Le rapporteur public ajoute que le gouvernement, en justifiant l’adoption de ce décret par la volonté de s’aligner sur les autres pays de l’Union européenne, est dans le faux : la situation observée dans ces pays est bien différente. L’Allemagne et l’Autriche disposent en effet d’un seuil de 50.000 euros mais ces pays exigent, en contrepartie, que des devis soient demandés et qu’une trace écrite soit conservée. Par conséquent, si aucune procédure formelle n’est prévue, il existe tout de même un cadre réglementaire minimum permettant d’assurer le respect des principes fondateurs du droit de la commande publique.

Le rapporteur a donc demandé au Conseil d’Etat d’annuler le décret du 19 décembre 2008 en tant qu’il modifie l’article 28 du CMP. Mais il précise également que le principe de rétroactivité des décisions jurisprudentielle pourrait entraîner de sérieuses complications.
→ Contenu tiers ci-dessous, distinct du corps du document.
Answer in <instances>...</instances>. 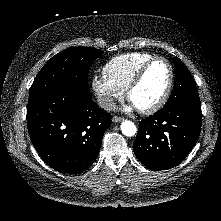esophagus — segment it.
Segmentation results:
<instances>
[{
	"label": "esophagus",
	"instance_id": "esophagus-1",
	"mask_svg": "<svg viewBox=\"0 0 221 221\" xmlns=\"http://www.w3.org/2000/svg\"><path fill=\"white\" fill-rule=\"evenodd\" d=\"M122 120H123V118H122V117H118V116H114V117L112 118V121L115 122V123L121 122Z\"/></svg>",
	"mask_w": 221,
	"mask_h": 221
}]
</instances>
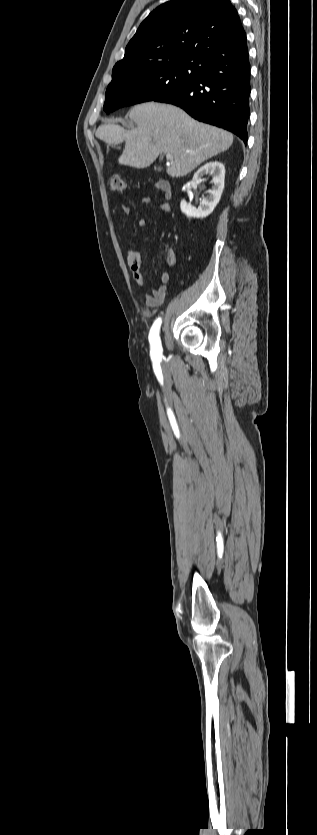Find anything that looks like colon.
Instances as JSON below:
<instances>
[{"mask_svg":"<svg viewBox=\"0 0 317 835\" xmlns=\"http://www.w3.org/2000/svg\"><path fill=\"white\" fill-rule=\"evenodd\" d=\"M108 188L111 192H121L126 188V183L121 176L114 174L108 180Z\"/></svg>","mask_w":317,"mask_h":835,"instance_id":"colon-1","label":"colon"}]
</instances>
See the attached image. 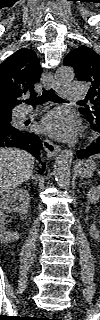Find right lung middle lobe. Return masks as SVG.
<instances>
[{"mask_svg": "<svg viewBox=\"0 0 100 320\" xmlns=\"http://www.w3.org/2000/svg\"><path fill=\"white\" fill-rule=\"evenodd\" d=\"M10 122L11 118L0 120V131L4 128L14 129V127L10 125Z\"/></svg>", "mask_w": 100, "mask_h": 320, "instance_id": "right-lung-middle-lobe-1", "label": "right lung middle lobe"}]
</instances>
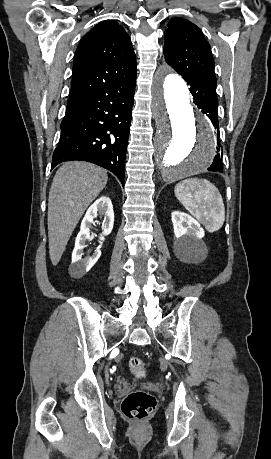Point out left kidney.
<instances>
[{"instance_id":"1","label":"left kidney","mask_w":271,"mask_h":459,"mask_svg":"<svg viewBox=\"0 0 271 459\" xmlns=\"http://www.w3.org/2000/svg\"><path fill=\"white\" fill-rule=\"evenodd\" d=\"M171 220L174 228V233L177 237L174 247L180 251V253H185V251H196L198 245L197 241L202 235V228L200 224L184 214V212H172Z\"/></svg>"}]
</instances>
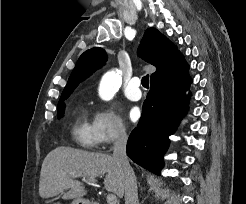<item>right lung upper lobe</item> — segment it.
I'll return each instance as SVG.
<instances>
[{
	"label": "right lung upper lobe",
	"mask_w": 246,
	"mask_h": 204,
	"mask_svg": "<svg viewBox=\"0 0 246 204\" xmlns=\"http://www.w3.org/2000/svg\"><path fill=\"white\" fill-rule=\"evenodd\" d=\"M138 54L157 68V71L151 75V80L187 65L177 47L156 28L146 30ZM106 58V53L101 48L85 51L78 59L61 98L68 97L81 81L104 64Z\"/></svg>",
	"instance_id": "cb5924a9"
}]
</instances>
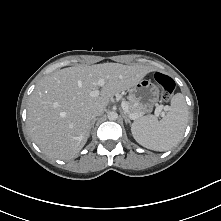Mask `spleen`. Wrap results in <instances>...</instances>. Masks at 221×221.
<instances>
[{"label": "spleen", "mask_w": 221, "mask_h": 221, "mask_svg": "<svg viewBox=\"0 0 221 221\" xmlns=\"http://www.w3.org/2000/svg\"><path fill=\"white\" fill-rule=\"evenodd\" d=\"M188 106L184 95L175 94L166 116L158 120L147 115L134 121L131 131L134 139L143 147L155 151H167L178 144L188 121Z\"/></svg>", "instance_id": "obj_1"}]
</instances>
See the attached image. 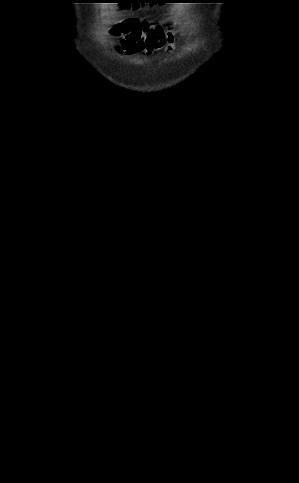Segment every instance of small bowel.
<instances>
[{
  "label": "small bowel",
  "mask_w": 299,
  "mask_h": 483,
  "mask_svg": "<svg viewBox=\"0 0 299 483\" xmlns=\"http://www.w3.org/2000/svg\"><path fill=\"white\" fill-rule=\"evenodd\" d=\"M111 34L118 37L117 48L122 52L136 55H154L164 47L167 53L173 51L176 33L160 24L139 21L128 17L113 26Z\"/></svg>",
  "instance_id": "small-bowel-1"
}]
</instances>
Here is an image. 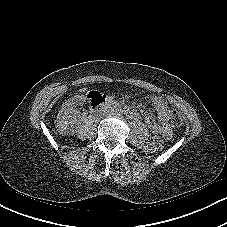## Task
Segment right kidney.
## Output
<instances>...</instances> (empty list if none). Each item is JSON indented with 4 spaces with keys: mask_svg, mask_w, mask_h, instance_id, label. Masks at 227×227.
<instances>
[{
    "mask_svg": "<svg viewBox=\"0 0 227 227\" xmlns=\"http://www.w3.org/2000/svg\"><path fill=\"white\" fill-rule=\"evenodd\" d=\"M83 96L76 95L75 97L69 99L63 104L60 113L58 114L57 124L60 129L65 130L68 127H74L76 124V119L74 118L75 109L74 107L77 105L79 100H82Z\"/></svg>",
    "mask_w": 227,
    "mask_h": 227,
    "instance_id": "right-kidney-1",
    "label": "right kidney"
}]
</instances>
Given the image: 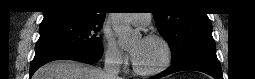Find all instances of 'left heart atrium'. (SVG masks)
Segmentation results:
<instances>
[{
  "label": "left heart atrium",
  "instance_id": "left-heart-atrium-1",
  "mask_svg": "<svg viewBox=\"0 0 255 79\" xmlns=\"http://www.w3.org/2000/svg\"><path fill=\"white\" fill-rule=\"evenodd\" d=\"M136 56H137V50L132 51V57H133V60L136 58Z\"/></svg>",
  "mask_w": 255,
  "mask_h": 79
}]
</instances>
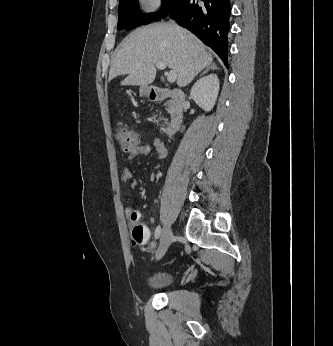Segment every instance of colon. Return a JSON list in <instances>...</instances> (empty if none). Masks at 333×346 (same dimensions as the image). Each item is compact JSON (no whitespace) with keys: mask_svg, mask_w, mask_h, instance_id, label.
Segmentation results:
<instances>
[{"mask_svg":"<svg viewBox=\"0 0 333 346\" xmlns=\"http://www.w3.org/2000/svg\"><path fill=\"white\" fill-rule=\"evenodd\" d=\"M117 142L119 143L121 149L125 152H131L139 146V136L136 131L128 127H121L116 133ZM132 221L131 229V242L132 236H137L139 243H145L148 239L147 245L154 244L155 236L151 235L152 226H144L138 223V212L132 211L130 215ZM152 242V243H150Z\"/></svg>","mask_w":333,"mask_h":346,"instance_id":"colon-1","label":"colon"}]
</instances>
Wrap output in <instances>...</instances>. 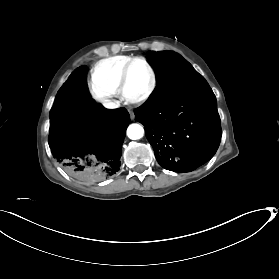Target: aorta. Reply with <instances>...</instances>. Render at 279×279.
I'll return each mask as SVG.
<instances>
[{"label":"aorta","mask_w":279,"mask_h":279,"mask_svg":"<svg viewBox=\"0 0 279 279\" xmlns=\"http://www.w3.org/2000/svg\"><path fill=\"white\" fill-rule=\"evenodd\" d=\"M144 135V129L139 124H131L127 128V136L132 140H138Z\"/></svg>","instance_id":"aorta-1"}]
</instances>
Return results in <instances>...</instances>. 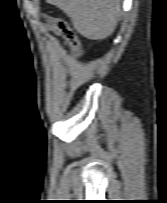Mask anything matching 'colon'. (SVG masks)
Returning <instances> with one entry per match:
<instances>
[{"label": "colon", "mask_w": 167, "mask_h": 203, "mask_svg": "<svg viewBox=\"0 0 167 203\" xmlns=\"http://www.w3.org/2000/svg\"><path fill=\"white\" fill-rule=\"evenodd\" d=\"M48 19L53 23L61 37L68 43L71 47L74 57L77 60H80L83 55L82 47L80 41L77 37V34L72 29V27L68 24V22L62 18L58 17H51L49 16Z\"/></svg>", "instance_id": "1"}]
</instances>
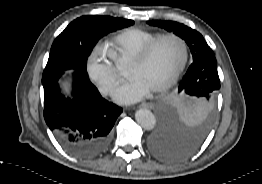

Une annulation rétroactive signifie en effet que la procédure utilisée pour tous les marchés de moins de 20.000 euros passés entre fin 2008 et 2010 serait de facto irrégulière… ce qui ouvrirait la voie à un nombre considérable de contentieux.

L’insécurité juridique et les risques financiers que créerait une telle situation n’étant pas souhaitables en ces temps de crise économique, le rapporteur public propose donc de supprimer l’effet rétroactif de l’annulation et de lui donner un effet différé. Non sans ironie, la date d’effet de l’annulation, si elle devait être prononcée par le Conseil d’Etat, pourrait être fixée au 1er avril 2010.